Web Site Helps Troops, Families Adjust After Deployments
By Navy Lt. Jennifer Cragg
Special to American Forces Press Service
WASHINGTON, Feb. 2, 2009 A Military Health System Web site continues to help returning servicemembers and families adjust after a deployment ends, the site’s program manager said Jan. 29.
About 20 percent of servicemembers returning from Iraq and Afghanistan experience adjustment difficulties such as stress, irritability and sleep problems, Dr. Robert Ciulla, program manager for afterdeployment.org, said on the “Dot Mil Docs” program on BlogTalkRadio.com.
The afterdeployment.org project is one of several core projects within the National Center for Telehealth and Technology, known as “T2,” located at Fort Lewis, Wash., under the direction of Dr. Greg Gahm. T2 is a directorate of the Defense Department’s Center for Excellence for Psychological Health and Traumatic Brain Injury.

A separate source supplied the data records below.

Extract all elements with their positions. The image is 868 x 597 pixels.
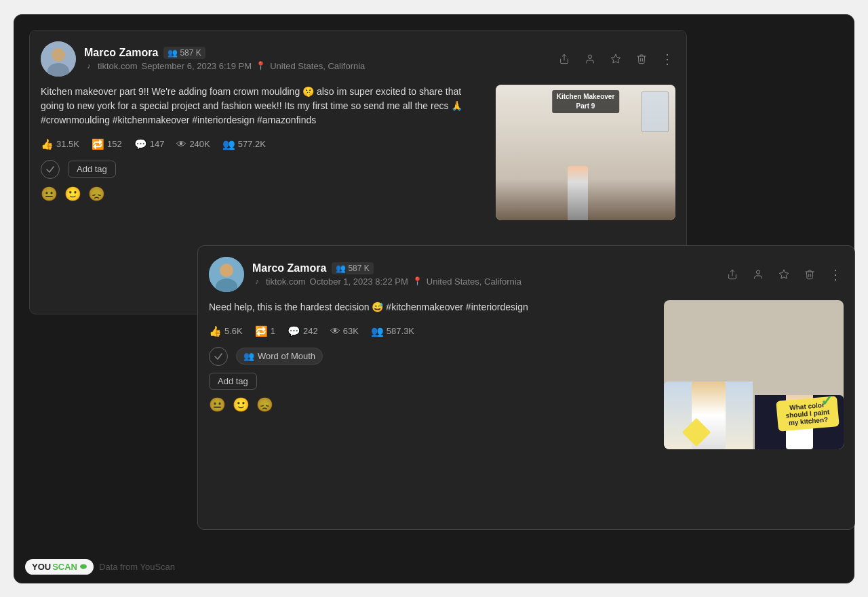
logo-scan: SCAN (52, 562, 77, 572)
logo-bubble-icon (80, 564, 87, 569)
followers-icon-2: 👥 (336, 264, 346, 273)
card-1-header: Marco Zamora 👥 587 K ♪ tiktok.com Septem… (41, 41, 675, 77)
followers-stat-icon-2: 👥 (371, 325, 384, 337)
card-2-emoji-row: 😐 🙂 😞 (209, 396, 653, 413)
card-1-location: United States, California (270, 61, 365, 71)
card-2-tag-actions: 👥 Word of Mouth (209, 347, 653, 366)
card-1-user-details: Marco Zamora 👥 587 K ♪ tiktok.com Septem… (84, 47, 365, 71)
card-1-date: September 6, 2023 6:19 PM (142, 61, 252, 71)
tiktok-icon-2: ♪ (252, 276, 262, 286)
card-1-user-info: Marco Zamora 👥 587 K ♪ tiktok.com Septem… (41, 41, 365, 77)
card-2-name-row: Marco Zamora 👥 587 K (252, 262, 521, 274)
card-2-views: 👁 63K (330, 325, 359, 337)
tag-people-icon: 👥 (243, 351, 254, 361)
view-icon-1: 👁 (176, 138, 186, 150)
card-2-username: Marco Zamora (252, 262, 326, 274)
comment-icon-1: 💬 (134, 138, 147, 150)
card-2-comments: 💬 242 (288, 325, 318, 337)
star-button-1[interactable] (608, 51, 624, 67)
emoji-positive-2[interactable]: 🙂 (233, 396, 250, 413)
card-2-media: What color should I paint my kitchen? ✓ (664, 300, 844, 449)
card-1-post-text: Kitchen makeover part 9!! We're adding f… (41, 85, 485, 127)
check-circle-1[interactable] (41, 160, 60, 179)
card-2-thumbnail: What color should I paint my kitchen? (664, 300, 844, 449)
youscan-logo: YOU SCAN (25, 559, 94, 575)
svg-marker-7 (779, 270, 788, 279)
card-2-followers-stat: 👥 587.3K (371, 325, 414, 337)
card-2-post-text: Need help, this is the hardest decision … (209, 300, 653, 314)
emoji-positive-1[interactable]: 🙂 (64, 186, 81, 202)
card-1-views: 👁 240K (176, 138, 210, 150)
avatar-1 (41, 41, 76, 77)
card-2-date: October 1, 2023 8:22 PM (310, 276, 408, 287)
card-1-body: Kitchen makeover part 9!! We're adding f… (41, 85, 675, 220)
emoji-sad-2[interactable]: 😞 (256, 396, 273, 413)
card-1-thumbnail: Kitchen MakeoverPart 9 (496, 85, 675, 220)
card-1-meta: ♪ tiktok.com September 6, 2023 6:19 PM 📍… (84, 61, 365, 71)
card-2-location: United States, California (427, 276, 521, 287)
add-tag-button-1[interactable]: Add tag (68, 161, 116, 178)
more-button-2[interactable]: ⋮ (827, 266, 844, 283)
card-1-followers-stat: 👥 577.2K (222, 138, 266, 150)
card-1-platform: tiktok.com (98, 61, 138, 71)
more-button-1[interactable]: ⋮ (659, 51, 675, 67)
footer-text: Data from YouScan (99, 562, 175, 572)
card-1-username: Marco Zamora (84, 47, 158, 59)
card-2-add-tag-row: Add tag (209, 373, 653, 390)
card-1-emoji-row: 😐 🙂 😞 (41, 186, 485, 202)
tag-label: Word of Mouth (258, 351, 315, 361)
pin-icon-2: 📍 (412, 276, 422, 286)
emoji-negative-1[interactable]: 😐 (41, 186, 58, 202)
card-1-stats: 👍 31.5K 🔁 152 💬 147 👁 240K (41, 138, 485, 150)
add-tag-button-2[interactable]: Add tag (209, 373, 257, 390)
repost-icon-2: 🔁 (255, 325, 268, 337)
card-2-actions: ⋮ (724, 266, 844, 283)
card-2-reposts: 🔁 1 (255, 325, 275, 337)
followers-icon: 👥 (167, 48, 178, 58)
emoji-negative-2[interactable]: 😐 (209, 396, 226, 413)
trash-button-2[interactable] (802, 266, 818, 283)
svg-point-1 (52, 48, 65, 62)
card-1-likes: 👍 31.5K (41, 138, 79, 150)
svg-marker-3 (611, 54, 620, 63)
card-1-followers-badge: 👥 587 K (163, 47, 205, 59)
word-of-mouth-tag: 👥 Word of Mouth (236, 348, 323, 365)
view-icon-2: 👁 (330, 325, 340, 337)
share-button-1[interactable] (556, 51, 572, 67)
card-2-likes: 👍 5.6K (209, 325, 243, 337)
card-2-text-section: Need help, this is the hardest decision … (209, 300, 653, 449)
card-2-stats: 👍 5.6K 🔁 1 💬 242 👁 63K (209, 325, 653, 337)
main-container: Marco Zamora 👥 587 K ♪ tiktok.com Septem… (14, 14, 854, 583)
avatar-2 (209, 257, 244, 292)
card-1-reposts: 🔁 152 (92, 138, 122, 150)
post-card-2: Marco Zamora 👥 587 K ♪ tiktok.com Octobe… (197, 245, 855, 530)
emoji-sad-1[interactable]: 😞 (88, 186, 105, 202)
share-button-2[interactable] (724, 266, 741, 283)
comment-icon-2: 💬 (288, 325, 300, 337)
logo-you: YOU (32, 562, 51, 572)
card-1-tag-actions: Add tag (41, 160, 485, 179)
svg-point-5 (220, 264, 233, 277)
repost-icon-1: 🔁 (92, 138, 104, 150)
pin-icon-1: 📍 (256, 61, 266, 70)
footer: YOU SCAN Data from YouScan (25, 559, 175, 575)
followers-stat-icon-1: 👥 (222, 138, 235, 150)
tiktok-icon-1: ♪ (84, 61, 94, 70)
like-icon-1: 👍 (41, 138, 54, 150)
card-2-header: Marco Zamora 👥 587 K ♪ tiktok.com Octobe… (209, 257, 844, 292)
green-checkmark: ✓ (821, 392, 833, 410)
card-1-actions: ⋮ (556, 51, 675, 67)
person-button-1[interactable] (582, 51, 598, 67)
card-2-platform: tiktok.com (266, 276, 306, 287)
card-1-name-row: Marco Zamora 👥 587 K (84, 47, 365, 59)
check-circle-2[interactable] (209, 347, 228, 366)
person-button-2[interactable] (750, 266, 766, 283)
trash-button-1[interactable] (633, 51, 650, 67)
like-icon-2: 👍 (209, 325, 222, 337)
card-2-followers-badge: 👥 587 K (332, 262, 373, 274)
star-button-2[interactable] (776, 266, 792, 283)
card-1-text-section: Kitchen makeover part 9!! We're adding f… (41, 85, 485, 220)
card-2-meta: ♪ tiktok.com October 1, 2023 8:22 PM 📍 U… (252, 276, 521, 287)
card-1-comments: 💬 147 (134, 138, 165, 150)
card-2-user-info: Marco Zamora 👥 587 K ♪ tiktok.com Octobe… (209, 257, 521, 292)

Ciulla noted that possible barriers to obtaining services, including a perceived stigma, stop many servicemembers from seeking out care. Ciulla emphasized that online resources have many advantages.
“Users can log on to afterdeployment.org in the privacy and comfort of their own homes and work with the site’s resources anonymously. This should help with concerns about stigma,” he said.
Ciulla said that logging on to afterdeployment.org “means that users don’t have to worry about transportation, or scheduling appointments, or arranging a sitter for the kids.” He added that online tools have other advantages, including 24/7 access anywhere an Internet connection is available.
Afterdeployment.org was officially launched in August, and is designed to provide behavioral health tools to servicemembers, their families and veterans in all the service branches, Ciulla said. It includes exercises and tools that the entire family can use.
“All of the materials on the site have value to families … the main exercises and tools on the site -- such as stress and anger management, sleep hygiene, getting balance in one’s life -- all of these tools are as relevant for a spouse or other family member as they are for someone on active duty just returning from deployment,” he said. “We consider the self-help workshops, modeled after actual therapy sessions and which include exercises and vignettes and self-assessments, to be the site’s signature elements.”
Ciulla said the self-care tools available on afterdeployment.org provide the entire military community with vital service-delivery options. He noted that the site has particular advantages for National Guard and reserve units, who may be distant from a military treatment facility or otherwise located in areas lacking providers who are knowledgeable about military-related adjustment concerns.
Ciulla added that officials are working on future workshops on topics such as traumatic brain injury and resilience training. He also said he and others in the project office have “listened to the feedback we have received over the past months.”
“In addition to TBI and resilience training,” he said, “we’ll be targeting content in a number of areas, including domestic and partner issues, and veterans’ issues and women’s issues, to name a few.”
Additionally, Ciulla said, military leaders and health care providers can tap the site’s materials to learn about common problems and change strategies, and to obtain useful contact information concerning local resources.
Currently, afterdeployment.org offers 12 programs: Adjusting to War Memories, Dealing with Depression, Handling Stress, Improving Relationships, Succeeding at Work, Overcoming Anger, Sleeping Better, Controlling Alcohol and Drugs, Helping Kids Deal with Deployment, Seeking Spiritual Fitness, Living with Physical Injuries and Balancing Your Life.
(Navy Lt. Jennifer Cragg works in the New Media directorate of the Defense Media Activity.)